» **Directions**:
Excluding pictures, what does the listing below contain from the line with "Huile CBD Bio" up to and including the line with "Activités de l'école", word for word?

» **Data in this exercise**:
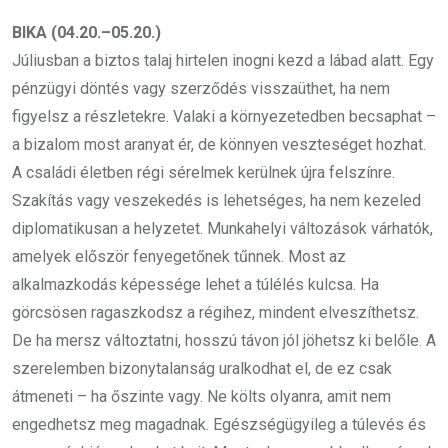
BIKA (04.20.–05.20.)
Júliusban a biztos talaj hirtelen inogni kezd a lábad alatt. Egy
pénzügyi döntés vagy szerződés visszaüthet, ha nem
figyelsz a részletekre. Valaki a környezetedben becsaphat –
a bizalom most aranyat ér, de könnyen veszteséget hozhat.
A családi életben régi sérelmek kerülnek újra felszínre.
Szakítás vagy veszekedés is lehetséges, ha nem kezeled
diplomatikusan a helyzetet. Munkahelyi változások várhatók,
amelyek először fenyegetőnek tűnnek. Most az
alkalmazkodás képessége lehet a túlélés kulcsa. Ha
görcsösen ragaszkodsz a régihez, mindent elveszíthetsz.
De ha mersz változtatni, hosszú távon jól jöhetsz ki belőle. A
szerelemben bizonytalanság uralkodhat el, de ez csak
átmeneti – ha őszinte vagy. Ne költs olyanra, amit nem
engedhetsz meg magadnak. Egészségügyileg a túlevés és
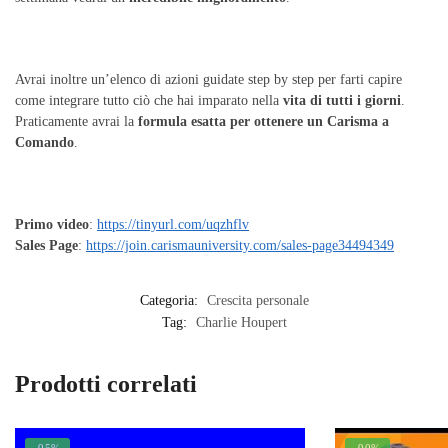
Avrai inoltre un’elenco di azioni guidate step by step per farti capire
come integrare tutto ciò che hai imparato nella
vita di tutti i giorni
.
Praticamente avrai la
formula esatta per ottenere un Carisma a
Comando
.
Primo video
:
https://tinyurl.com/uqzhflv
Sales Page
:
https://join.carismauniversity.com/sales-page34494349
Categoria:
Crescita personale
Tag:
Charlie Houpert
Prodotti correlati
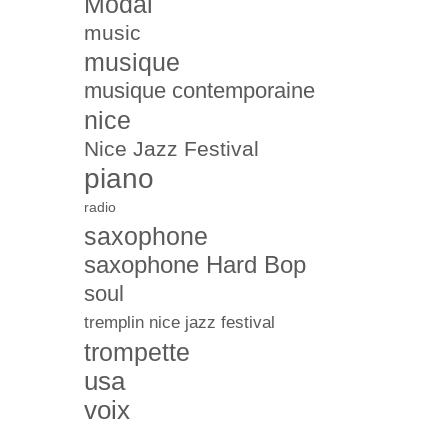
Modal
music
musique
musique contemporaine
nice
Nice Jazz Festival
piano
radio
saxophone
saxophone Hard Bop
soul
tremplin nice jazz festival
trompette
usa
voix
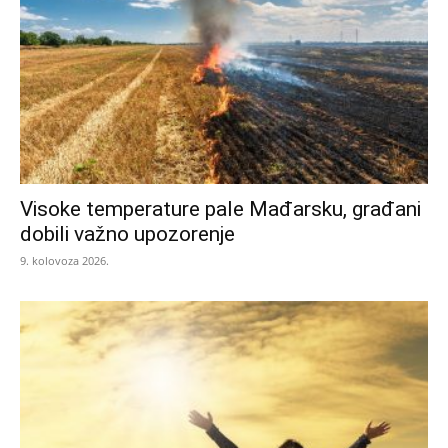
Visoke temperature pale Mađarsku, građani
dobili važno upozorenje
9. kolovoza 2026.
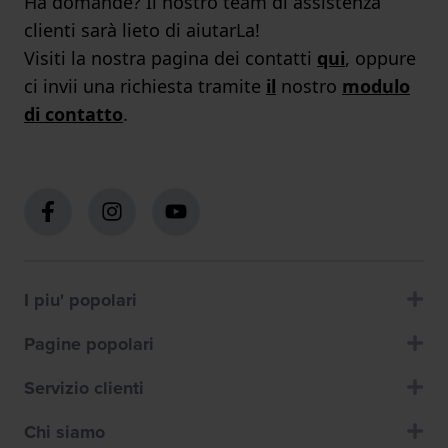
Ha domande? Il nostro team di assistenza
clienti sarà lieto di aiutarLa!
Visiti la nostra pagina dei contatti
qui
, oppure
ci invii una richiesta tramite
il
nostro
modulo
di contatto
.
I piu' popolari
Pagine popolari
Servizio clienti
Chi siamo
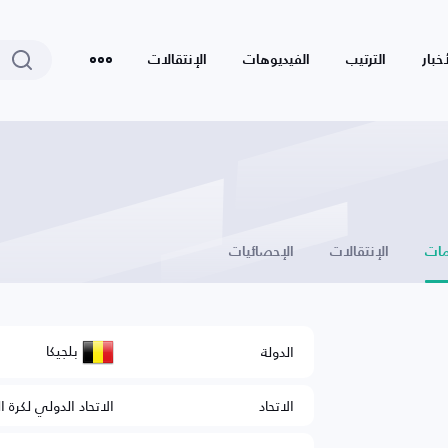
أخبار
الترتيب
الفيديوهات
الإنتقالات
ات
الإنتقالات
الإحصائيات
بلجيكا
الدولة
الاتحاد
الاتحاد الدولي لكرة ا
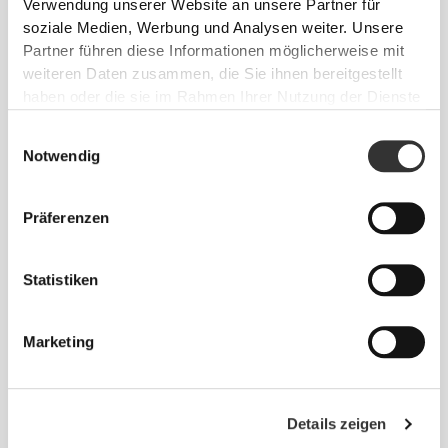
Zusammensetzung
Verwendung unserer Website an unsere Partner für
50% Polyamid
soziale Medien, Werbung und Analysen weiter. Unsere
45% Polyester
Partner führen diese Informationen möglicherweise mit
5% Elastan
weiteren Daten zusammen, die Sie ihnen bereitgestellt
Made in Portugal
haben oder die sie im Rahmen Ihrer Nutzung der Dienste
gesammelt haben.
Einwilligungsauswahl
Notwendig
Präferenzen
Größen-Guide
Statistiken
Dieser Artikel
Marketing
Details zeigen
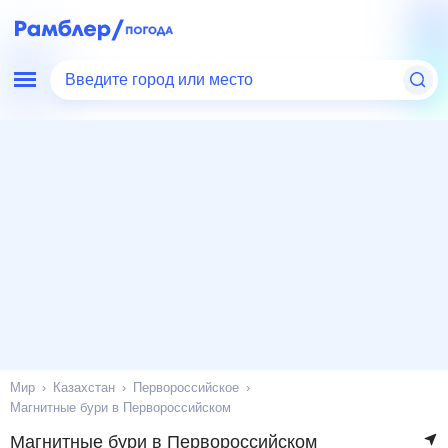
Введите город или место
Мир
Казахстан
Первороссийское
Магнитные бури в Первороссийском
Магнитные бури в Первороссийском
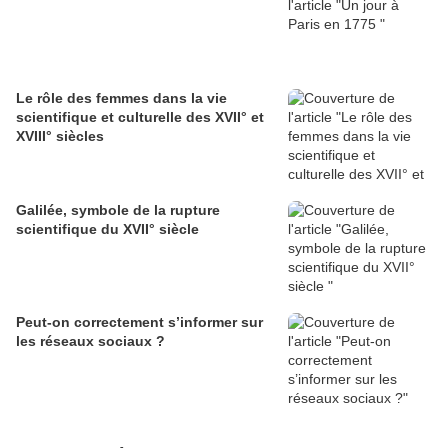
Le rôle des femmes dans la vie
scientifique et culturelle des XVII° et
XVIII° siècles
Galilée, symbole de la rupture
scientifique du XVII° siècle
Peut-on correctement s’informer sur
les réseaux sociaux ?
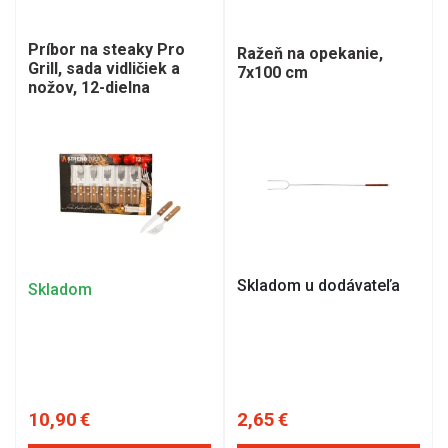
Príbor na steaky Pro
Ražeň na opekanie,
Grill, sada vidličiek a
7x100 cm
nožov, 12-dielna
Skladom u dodávateľa
Skladom
10,90 €
2,65 €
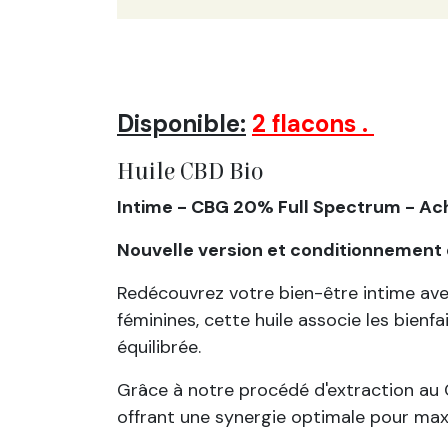
​​Disponible:
2 flacons .
Huile CBD Bio
Intime - CBG 20% Full Spectrum - Ach
Nouvelle version et conditionnement 
Redécouvrez votre bien-être intime avec 
féminines, cette huile associe les bienf
équilibrée.
Grâce à notre procédé d'extraction au C
offrant une synergie optimale pour maxim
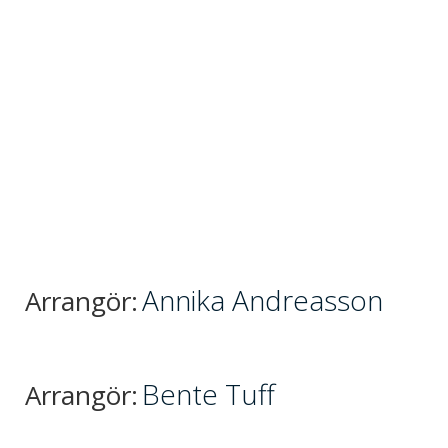
Annika Andreasson
Arrangör:
Bente Tuff
Arrangör:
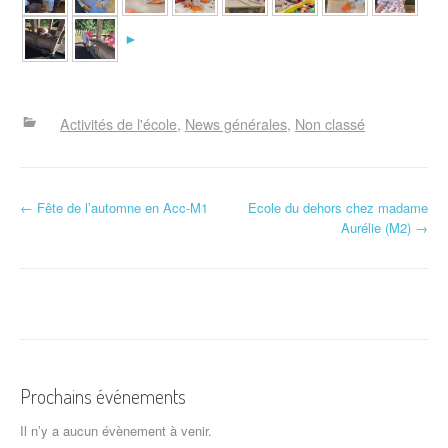
►
Activités de l'école
News générales
Non classé
N
←
Fête de l’automne en Acc-M1
Ecole du dehors chez madame
Aurélie (M2)
→
a
v
i
g
a
Prochains événements
t
Il n’y a aucun évènement à venir.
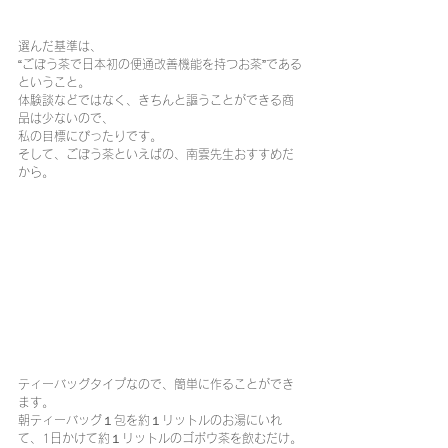
選んだ基準は、
“ごぼう茶で日本初の便通改善機能を持つお茶”である
ということ。
体験談などではなく、きちんと謳うことができる商
品は少ないので、
私の目標にぴったりです。
そして、ごぼう茶といえばの、南雲先生おすすめだ
から。
ティーバッグタイプなので、簡単に作ることができ
ます。
朝ティーバッグ１包を約１リットルのお湯にいれ
て、1日かけて約１リットルのゴボウ茶を飲むだけ。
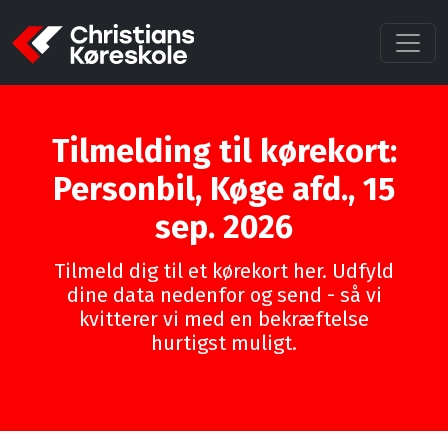
Tilmelding til kørekort:
Personbil, Køge afd., 15
sep. 2026
Tilmeld dig til et kørekort her. Udfyld
dine data nedenfor og send - så vi
kvitterer vi med en bekræftelse
hurtigst muligt.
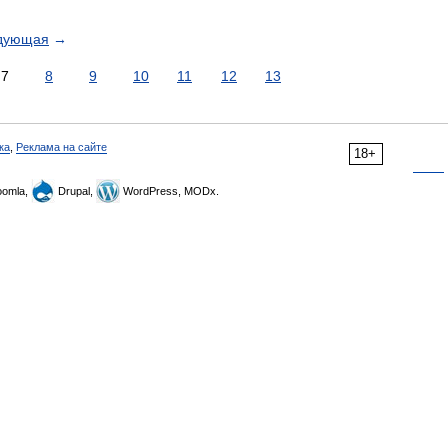
дующая
→
7
8
9
10
11
12
13
ка
,
Реклама на сайте
18+
omla,
Drupal,
WordPress, MODx.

» **Written answer**:
Huile CBD Bio
Intime - CBG 20% Full Spectrum - Ach
Nouvelle version et conditionnement 
Redécouvrez votre bien-être intime avec 
féminines, cette huile associe les bienf
équilibrée.
Grâce à notre procédé d'extraction au C
offrant une synergie optimale pour maxim
Annika Andreasson
Arrangör:
Bente Tuff
Arrangör:
►
Activités de l'école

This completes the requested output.